+++ DATA TO EXAMINE +++

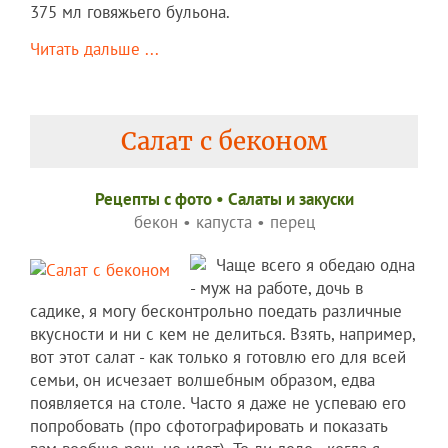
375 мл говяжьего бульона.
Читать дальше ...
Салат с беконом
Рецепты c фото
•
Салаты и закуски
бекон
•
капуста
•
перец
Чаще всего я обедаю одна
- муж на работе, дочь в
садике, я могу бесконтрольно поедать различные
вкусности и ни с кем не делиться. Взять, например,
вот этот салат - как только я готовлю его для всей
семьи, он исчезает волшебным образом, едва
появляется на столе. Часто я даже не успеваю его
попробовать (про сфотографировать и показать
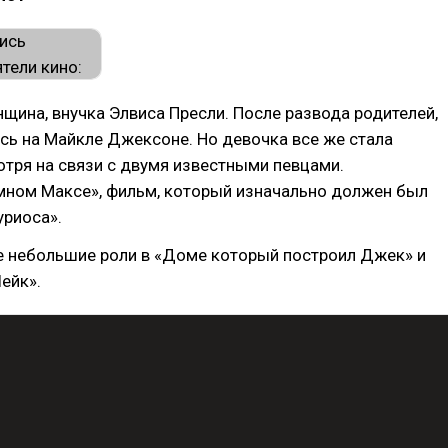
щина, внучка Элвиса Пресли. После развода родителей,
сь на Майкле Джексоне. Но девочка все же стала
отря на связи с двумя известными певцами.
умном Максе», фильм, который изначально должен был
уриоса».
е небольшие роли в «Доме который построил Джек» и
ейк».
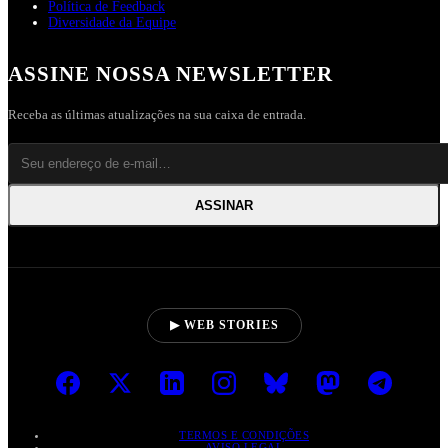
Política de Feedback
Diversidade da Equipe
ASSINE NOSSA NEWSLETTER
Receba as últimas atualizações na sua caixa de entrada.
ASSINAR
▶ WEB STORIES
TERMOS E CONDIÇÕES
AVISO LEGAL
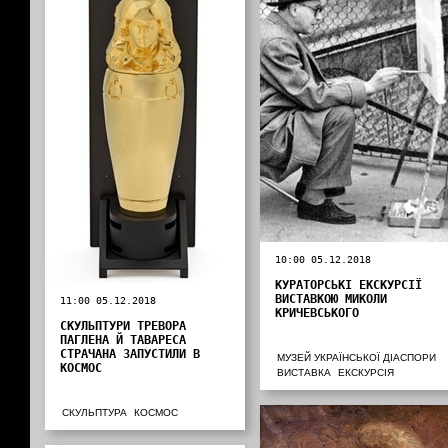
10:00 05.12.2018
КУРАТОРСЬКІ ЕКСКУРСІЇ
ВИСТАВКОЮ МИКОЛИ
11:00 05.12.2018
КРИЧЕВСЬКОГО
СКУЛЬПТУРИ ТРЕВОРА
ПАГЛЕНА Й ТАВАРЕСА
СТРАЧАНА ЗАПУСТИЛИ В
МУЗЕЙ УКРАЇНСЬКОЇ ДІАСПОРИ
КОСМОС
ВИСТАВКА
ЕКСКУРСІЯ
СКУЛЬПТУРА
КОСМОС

+++
+++ DATA TO EXAMINE +++

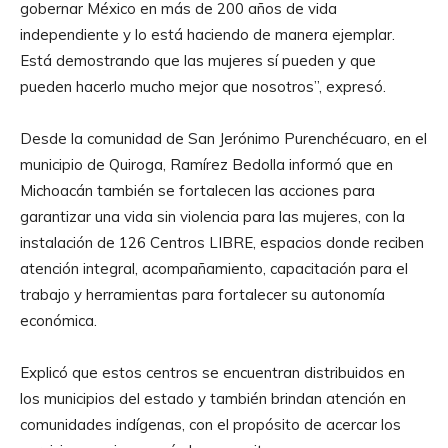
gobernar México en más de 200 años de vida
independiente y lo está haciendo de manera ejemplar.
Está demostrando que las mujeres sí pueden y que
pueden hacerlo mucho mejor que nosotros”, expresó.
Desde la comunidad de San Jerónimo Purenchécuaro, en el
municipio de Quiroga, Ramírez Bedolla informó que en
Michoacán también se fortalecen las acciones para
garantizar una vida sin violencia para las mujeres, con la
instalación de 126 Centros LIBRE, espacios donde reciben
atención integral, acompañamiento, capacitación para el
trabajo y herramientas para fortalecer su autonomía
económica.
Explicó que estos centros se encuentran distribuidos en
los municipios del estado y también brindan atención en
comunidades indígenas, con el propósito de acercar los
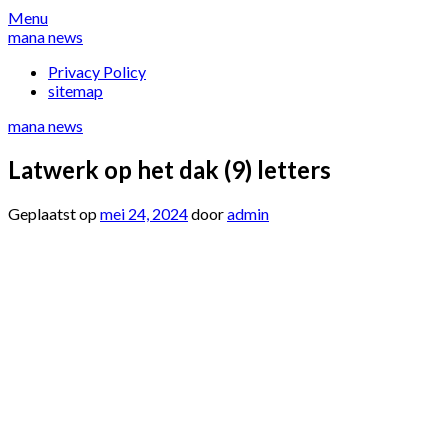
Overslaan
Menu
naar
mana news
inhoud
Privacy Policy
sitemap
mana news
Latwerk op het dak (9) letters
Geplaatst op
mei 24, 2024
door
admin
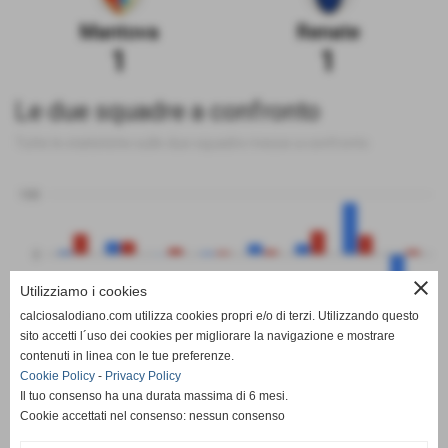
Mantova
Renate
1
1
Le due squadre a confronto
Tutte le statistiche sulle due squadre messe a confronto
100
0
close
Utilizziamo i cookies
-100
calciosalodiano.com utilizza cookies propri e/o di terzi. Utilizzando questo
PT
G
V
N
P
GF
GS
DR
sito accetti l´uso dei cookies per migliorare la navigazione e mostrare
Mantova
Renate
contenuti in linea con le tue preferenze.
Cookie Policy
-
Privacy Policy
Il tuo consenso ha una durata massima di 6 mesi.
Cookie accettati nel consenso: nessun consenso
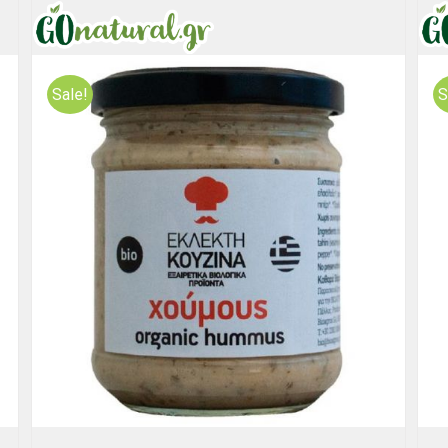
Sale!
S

+++
+++ DATA TO EXAMINE +++

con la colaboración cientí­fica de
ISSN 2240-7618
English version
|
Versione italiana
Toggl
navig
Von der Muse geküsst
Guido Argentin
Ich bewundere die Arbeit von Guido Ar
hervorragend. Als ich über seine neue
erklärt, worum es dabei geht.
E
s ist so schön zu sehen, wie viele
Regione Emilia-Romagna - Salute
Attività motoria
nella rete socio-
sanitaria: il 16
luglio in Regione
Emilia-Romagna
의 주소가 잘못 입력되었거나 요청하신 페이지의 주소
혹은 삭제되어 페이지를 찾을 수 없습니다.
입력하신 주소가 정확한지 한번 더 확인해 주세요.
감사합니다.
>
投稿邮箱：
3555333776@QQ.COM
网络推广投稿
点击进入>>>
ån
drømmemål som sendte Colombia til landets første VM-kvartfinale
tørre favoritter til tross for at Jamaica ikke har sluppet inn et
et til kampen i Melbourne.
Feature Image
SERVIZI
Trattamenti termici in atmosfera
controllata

+++

WHAT IS BEING ASKED: Show every line of the listing that includes the word "squadre".

RESPONSE AREA:
Le due squadre a confronto
Tutte le statistiche sulle due squadre messe a confronto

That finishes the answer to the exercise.